Active faulting in the Inner California Borderlands: new constraints from high-resolution multichannel seismic and multibeam bathymetric data.

Wednesday, 17 December 2014
Jayne M Bormann1, James J Holmes2, Valerie J Sahakian2, Shannon Klotsko2, Graham Kent1, Neal W Driscoll2, Alistair J Harding2 and Steven G Wesnousky3, (1)Nevada Seismological Lab, University of Nevada Reno, Reno, NV, United States, (2)Scripps Institution of Oceanography, University of California San Diego, La Jolla, CA, United States, (3)Center for Neotectonic Studies, University of Nevada Reno, Reno, NV, United States
Geodetic data indicate that faults offshore of Southern California accommodate 6-8 mm/yr of dextral Pacific-North American relative plate motion.
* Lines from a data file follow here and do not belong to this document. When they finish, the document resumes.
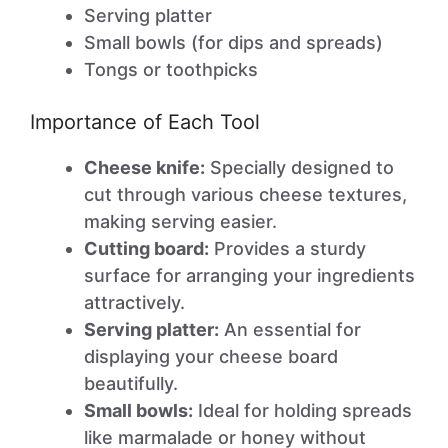
Serving platter
Small bowls (for dips and spreads)
Tongs or toothpicks
Importance of Each Tool
Cheese knife:
Specially designed to
cut through various cheese textures,
making serving easier.
Cutting board:
Provides a sturdy
surface for arranging your ingredients
attractively.
Serving platter:
An essential for
displaying your cheese board
beautifully.
Small bowls:
Ideal for holding spreads
like marmalade or honey without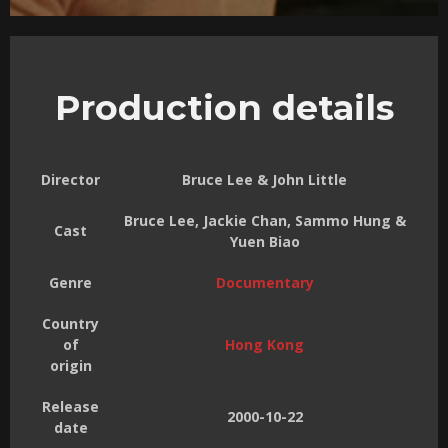
Production details
Director
Bruce Lee & John Little
Bruce Lee, Jackie Chan, Sammo Hung &
Cast
Yuen Biao
Genre
Documentary
Country
of
Hong Kong
origin
Release
2000-10-22
date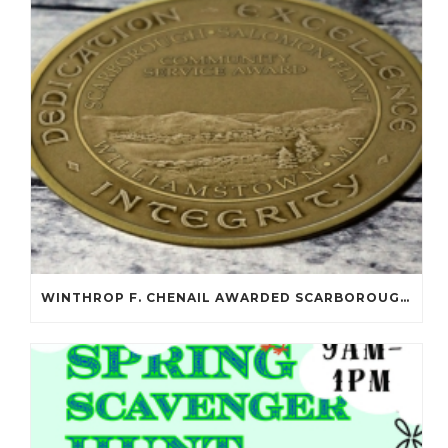
WINTHROP F. CHENAIL AWARDED SCARBOROUGH SALOMON FLYNT AWARD!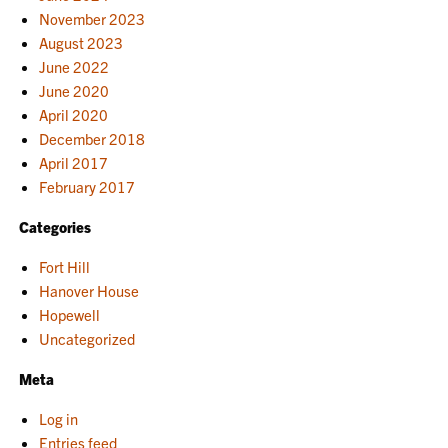
November 2023
August 2023
June 2022
June 2020
April 2020
December 2018
April 2017
February 2017
Categories
Fort Hill
Hanover House
Hopewell
Uncategorized
Meta
Log in
Entries feed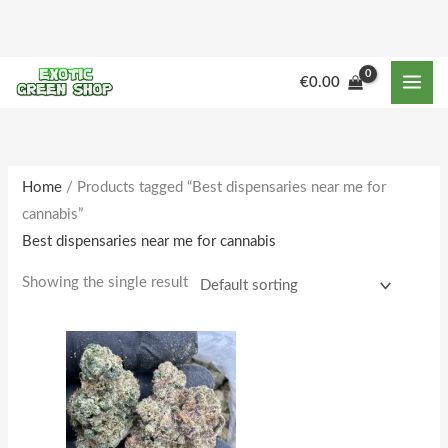
Skip
to
content
M
M
€
0.00
i
a
n
x
p
p
r
r
Home
/ Products tagged “Best dispensaries near me for
cannabis”
i
i
Best dispensaries near me for cannabis
c
c
e
e
Showing the single result
Price
This
range:
product
€178.00
through
has
€1,633.00
multiple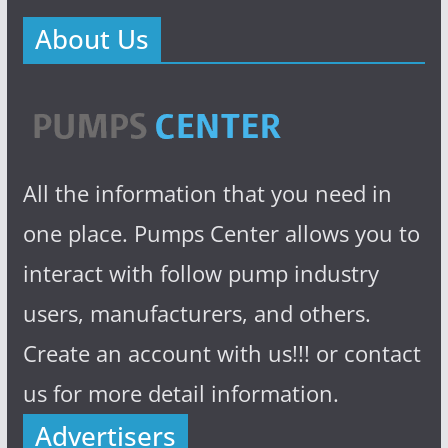
About Us
All the information that you need in
one place. Pumps Center allows you to
interact with follow pump industry
users, manufacturers, and others.
Create an account with us!!! or contact
us for more detail information.
Advertisers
In the Inner California Borderlands (ICB), modern strike-slip deformation is overprinted on topography formed during plate boundary reorganization 30-15 Ma. Despite its proximity to urban Southern California, the hazard posed by active faults in the ICB remains poorly understood.

We acquired a 4000-line-km regional grid of high-resolution, 2D multichannel seismic (MCS) reflection data and multibeam bathymetry to examine the fault architecture and tectonic evolution of the ICB. We interpret the MCS data using a sequence stratigraphic approach to establish a chronostratigraphy and identify discrete episodes of deformation. We present our results in a regional fault model that distinguishes active deformation from older structures.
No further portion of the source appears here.